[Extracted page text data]
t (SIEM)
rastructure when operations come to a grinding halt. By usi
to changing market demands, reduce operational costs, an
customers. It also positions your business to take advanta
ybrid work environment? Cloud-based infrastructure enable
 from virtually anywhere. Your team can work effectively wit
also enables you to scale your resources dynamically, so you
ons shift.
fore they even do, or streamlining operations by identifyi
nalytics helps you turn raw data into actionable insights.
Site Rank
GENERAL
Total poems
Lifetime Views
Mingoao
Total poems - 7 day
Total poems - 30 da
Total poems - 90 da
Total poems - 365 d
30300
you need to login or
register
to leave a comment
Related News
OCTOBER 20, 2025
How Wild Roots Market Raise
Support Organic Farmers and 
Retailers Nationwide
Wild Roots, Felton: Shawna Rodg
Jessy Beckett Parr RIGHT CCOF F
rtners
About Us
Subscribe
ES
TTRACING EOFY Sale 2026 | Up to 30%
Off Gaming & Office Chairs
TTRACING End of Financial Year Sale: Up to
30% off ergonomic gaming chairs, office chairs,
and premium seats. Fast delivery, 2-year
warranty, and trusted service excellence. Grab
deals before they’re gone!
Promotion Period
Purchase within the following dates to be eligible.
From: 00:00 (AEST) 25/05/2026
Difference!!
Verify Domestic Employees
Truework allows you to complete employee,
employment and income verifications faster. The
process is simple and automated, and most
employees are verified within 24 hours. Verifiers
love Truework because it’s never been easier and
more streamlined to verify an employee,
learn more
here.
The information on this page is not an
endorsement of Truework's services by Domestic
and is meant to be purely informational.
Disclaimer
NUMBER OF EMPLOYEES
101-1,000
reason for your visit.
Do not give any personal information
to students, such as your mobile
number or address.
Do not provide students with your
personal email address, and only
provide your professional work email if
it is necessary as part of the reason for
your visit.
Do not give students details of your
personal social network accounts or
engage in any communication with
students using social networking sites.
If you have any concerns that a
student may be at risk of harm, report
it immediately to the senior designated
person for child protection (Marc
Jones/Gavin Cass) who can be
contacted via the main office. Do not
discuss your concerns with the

Work required — Only a number should be returned: the count of lines above that include "within".

Exercise response — 2